Seine süffisante Bemerkung, im Saal sitze wohl kaum jemand, der sich an das Arbeitszeitgesetz halte, mag für Heiterkeit gesorgt haben. Sie offenbart jedoch eine beunruhigende Geringschätzung für geltendes Recht und für jene Arbeitnehmer, die von diesem Gesetz geschützt werden sollen. Dass ausgerechnet ein Kanzler, der sich einst als Vertreter des „kleinen Mannes" inszenierte, solche Aussagen tätigt, spricht Bände.

Die Erbschaftsteuer-Debatte als Koalitionskrampf

Aufschlussreich war auch Merz' Appell an den Koalitionspartner SPD, keine Diskussionen über die Erbschaftsteuer anzuzetteln. Man solle die Unternehmen nicht verunsichern und das Urteil des Bundesverfassungsgerichts abwarten. Zwischen den Zeilen schwingt die Nervosität eines Kanzlers mit, der weiß, dass seine Große Koalition auf tönernen Füßen steht. Die SPD unter Lars Klingbeil wird sich nicht ewig als Juniorpartner abspeisen lassen, und die ideologischen Gräben zwischen beiden Parteien werden mit jedem Tag tiefer.

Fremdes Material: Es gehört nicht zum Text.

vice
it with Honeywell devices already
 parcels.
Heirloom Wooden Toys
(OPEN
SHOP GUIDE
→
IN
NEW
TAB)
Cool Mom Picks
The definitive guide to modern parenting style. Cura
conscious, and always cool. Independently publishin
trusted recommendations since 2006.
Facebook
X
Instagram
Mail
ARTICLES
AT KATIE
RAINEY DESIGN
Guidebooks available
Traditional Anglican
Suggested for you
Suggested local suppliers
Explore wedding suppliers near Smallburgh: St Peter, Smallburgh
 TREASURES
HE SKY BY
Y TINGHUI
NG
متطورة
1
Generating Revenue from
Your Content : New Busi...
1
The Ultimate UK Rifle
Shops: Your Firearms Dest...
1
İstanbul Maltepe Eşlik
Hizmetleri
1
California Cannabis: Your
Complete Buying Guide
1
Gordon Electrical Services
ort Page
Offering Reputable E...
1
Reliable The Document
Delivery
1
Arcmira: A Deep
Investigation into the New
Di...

Ein Déjà-vu der besonderen Art

Was bleibt von diesem Auftritt? Die ernüchternde Erkenntnis, dass sich unter der Regierung Merz wenig geändert hat. Der versprochene „Herbst der Reformen" ist ausgeblieben, die Wirtschaftsverbände beklagen fehlende Impulse, und der Kanzler reagiert mit der gleichen Arroganz, die schon seine Vorgänger auszeichnete: Das Volk versteht uns nur nicht richtig.

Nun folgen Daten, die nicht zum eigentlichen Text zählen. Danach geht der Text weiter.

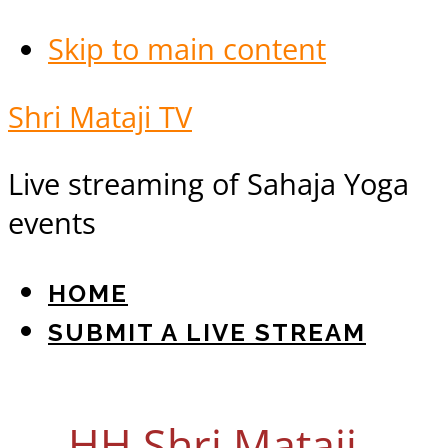
Skip to main content
Shri Mataji TV
Live streaming of Sahaja Yoga
events
HOME
SUBMIT A LIVE STREAM
HH Shri Mataji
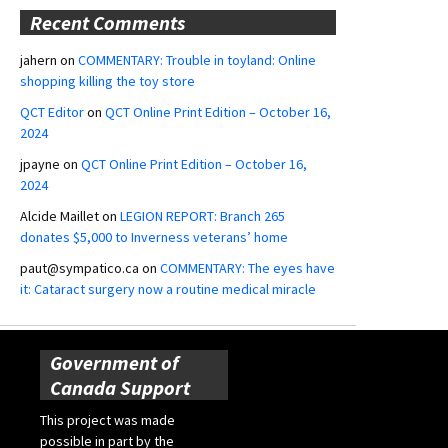
Recent Comments
jahern
on
COMMENTARY: Trouble in toyland: Online
shopping killing the toy store
QCT Editor
on
QCT Online Print Edition – October 16,
2024
jpayne
on
QCT Online Print Edition – October 16,
2024
Alcide Maillet
on
LEGION REPORT: Branch 265
donates $5,000 to Inverness veterans’ home
paut@sympatico.ca
on
COMMENTARY: The eyes have
it: Cataract surgery now a routine medical miracle
Government of
Canada Support
This project was made
possible in part by the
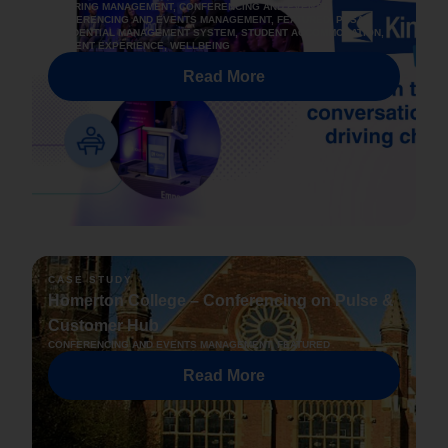
CATERING MANAGEMENT
,
CONFERENCING AND EVENTS
,
CONFERENCING AND EVENTS MANAGEMENT
,
FEATURED
,
PBSA
,
RESIDENTIAL MANAGEMENT SYSTEM
,
STUDENT ACCOMMODATION
,
STUDENT EXPERIENCE
,
WELLBEING
Read More
CASE STUDY
Homerton College – Conferencing on Pulse &
Customer Hub
CONFERENCING AND EVENTS MANAGEMENT
,
FEATURED
Read More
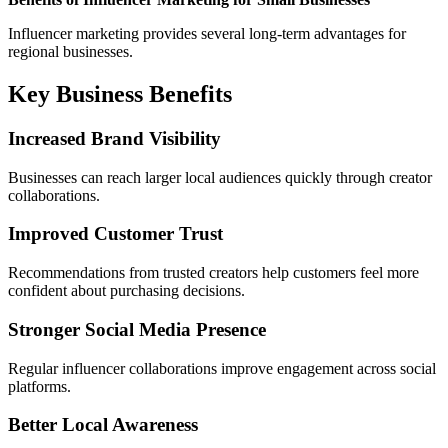
Influencer marketing provides several long-term advantages for
regional businesses.
Key Business Benefits
Increased Brand Visibility
Businesses can reach larger local audiences quickly through creator
collaborations.
Improved Customer Trust
Recommendations from trusted creators help customers feel more
confident about purchasing decisions.
Stronger Social Media Presence
Regular influencer collaborations improve engagement across social
platforms.
Better Local Awareness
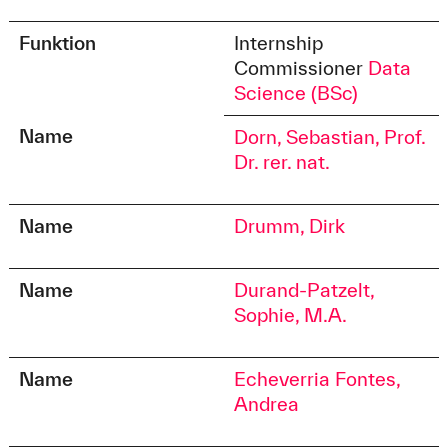
Funktion
Internship
Commissioner
Data
Science (BSc)
Name
Dorn, Sebastian, Prof.
Dr. rer. nat.
Name
Drumm, Dirk
Name
Durand-Patzelt,
Sophie, M.A.
Name
Echeverria Fontes,
Andrea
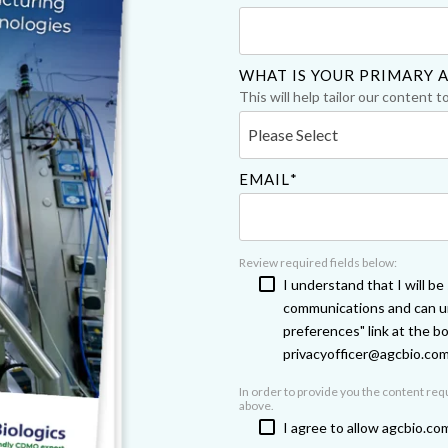
Chiba
cGMP Manufacturing
Yokohama
Quality Systems & Inspection Management
WHAT IS YOUR PRIMARY A
This will help tailor our content t
Fill & Finish Services
EMAIL
*
Review required fields below:
I understand that I will b
communications and can un
preferences" link at the b
privacyofficer@agcbio.co
In order to provide you the content re
above.
I agree to allow agcbio.co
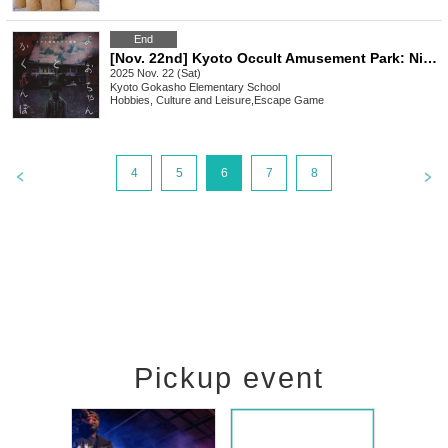
End
[Nov. 22nd] Kyoto Occult Amusement Park: Nighttime Test of Courage with More Grudges! The Most Terrifying Course
2025 Nov. 22 (Sat)
Kyoto
Gokasho Elementary School
Hobbies, Culture and Leisure
,
Escape Game
4
5
6
7
8
Pickup event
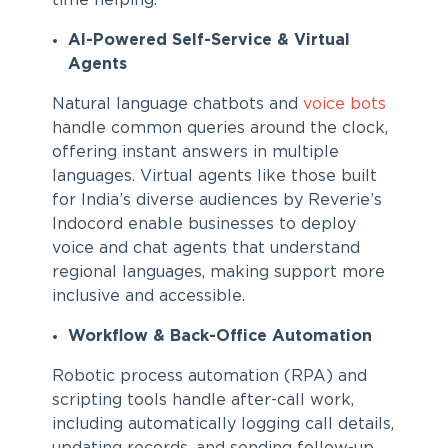
time helping.
AI-Powered Self-Service & Virtual
Agents
Natural language chatbots and
voice bots
handle common queries around the clock,
offering instant answers in multiple
languages. Virtual agents like those built
for India’s diverse audiences by Reverie’s
Indocord enable businesses to deploy
voice and chat agents that understand
regional languages, making support more
inclusive and accessible.
Workflow & Back-Office Automation
Robotic process automation (RPA) and
scripting tools handle after-call work,
including automatically logging call details,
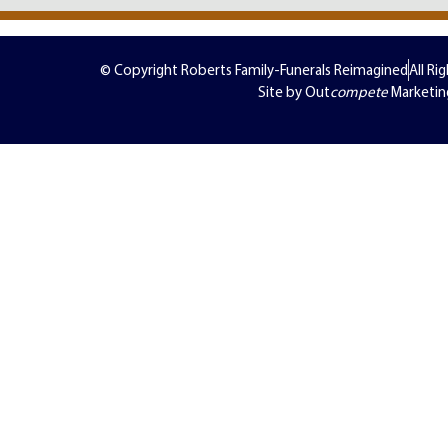
© Copyright Roberts Family-Funerals Reimagined
All Ri
Site by Out
compete
Marketin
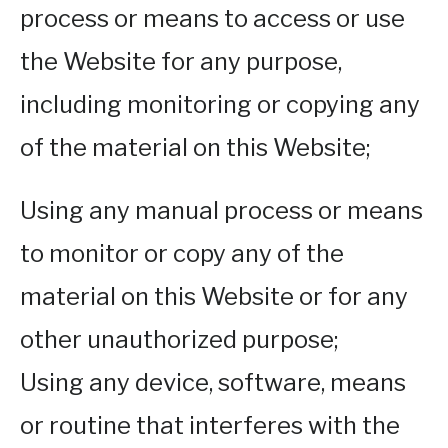
process or means to access or use
the Website for any purpose,
including monitoring or copying any
of the material on this Website;
Using any manual process or means
to monitor or copy any of the
material on this Website or for any
other unauthorized purpose;
Using any device, software, means
or routine that interferes with the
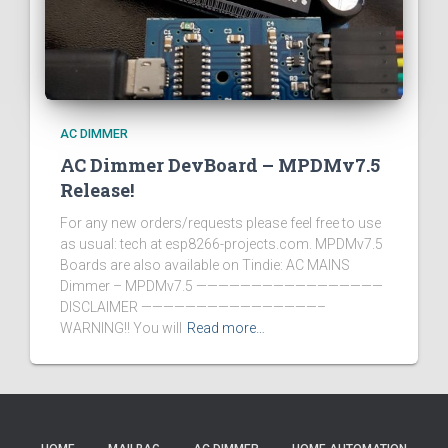
AC DIMMER
AC Dimmer DevBoard – MPDMv7.5
Release!
For any new orders/requests please feel free to use
as usual: tech at esp8266-projects.com. MPDMv7.5
Boards are also available on Tindie: AC MAINS
Dimmer – MPDMv7.5 —————————————————
DISCLAIMER ————————————————–
WARNING!! You will
Read more…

Dabei hatte Merz im Wahlkampf noch vollmundig versprochen, keine neuen Schulden zu machen. Das 500 Milliarden Euro schwere Sondervermögen für Infrastruktur, das seine Regierung mittlerweile beschlossen hat, spricht eine andere Sprache. Es wird Generationen von Deutschen belasten und die Inflation weiter anheizen. Aber auch das muss man den Bürgern wohl nur besser erklären.

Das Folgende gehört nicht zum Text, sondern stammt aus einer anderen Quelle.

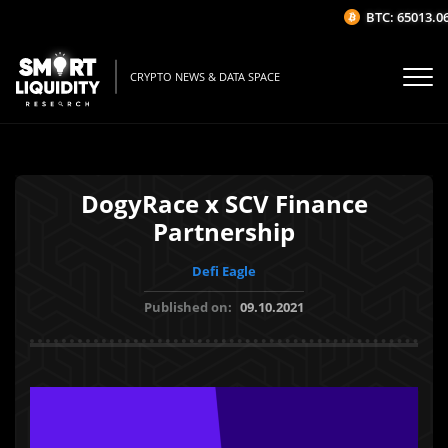
BTC: 65013.06$
CRYPTO NEWS & DATA SPACE
DogyRace x SCV Finance
Partnership
Defi Eagle
Published on:
09.10.2021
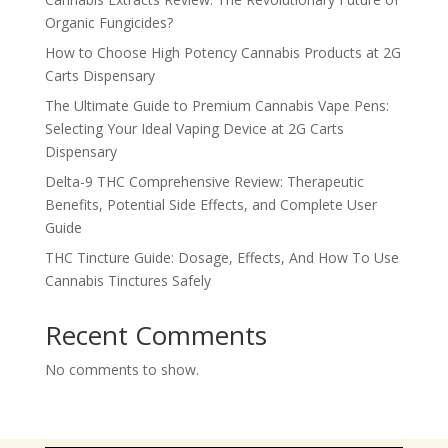
Organic Fungicides?
How to Choose High Potency Cannabis Products at 2G
Carts Dispensary
The Ultimate Guide to Premium Cannabis Vape Pens:
Selecting Your Ideal Vaping Device at 2G Carts
Dispensary
Delta-9 THC Comprehensive Review: Therapeutic
Benefits, Potential Side Effects, and Complete User
Guide
THC Tincture Guide: Dosage, Effects, And How To Use
Cannabis Tinctures Safely
Recent Comments
No comments to show.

Die Bürger haben längst verstanden

Die Wahrheit ist: Die Deutschen brauchen keine Nachhilfe in Sachen Regierungspolitik. Sie sehen die Ergebnisse jeden Tag – in ihren Geldbeuteln, auf ihren Straßen, in ihren Gemeinden. Sie haben verstanden, dass Wortbruch Wortbruch bleibt und Lüge Lüge. Keine noch so ausgefeilte Kommunikationsstrategie wird daran etwas ändern. Was Deutschland braucht, sind keine besseren Erklärer, sondern bessere Politiker – solche, die für das Land arbeiten und nicht gegen es.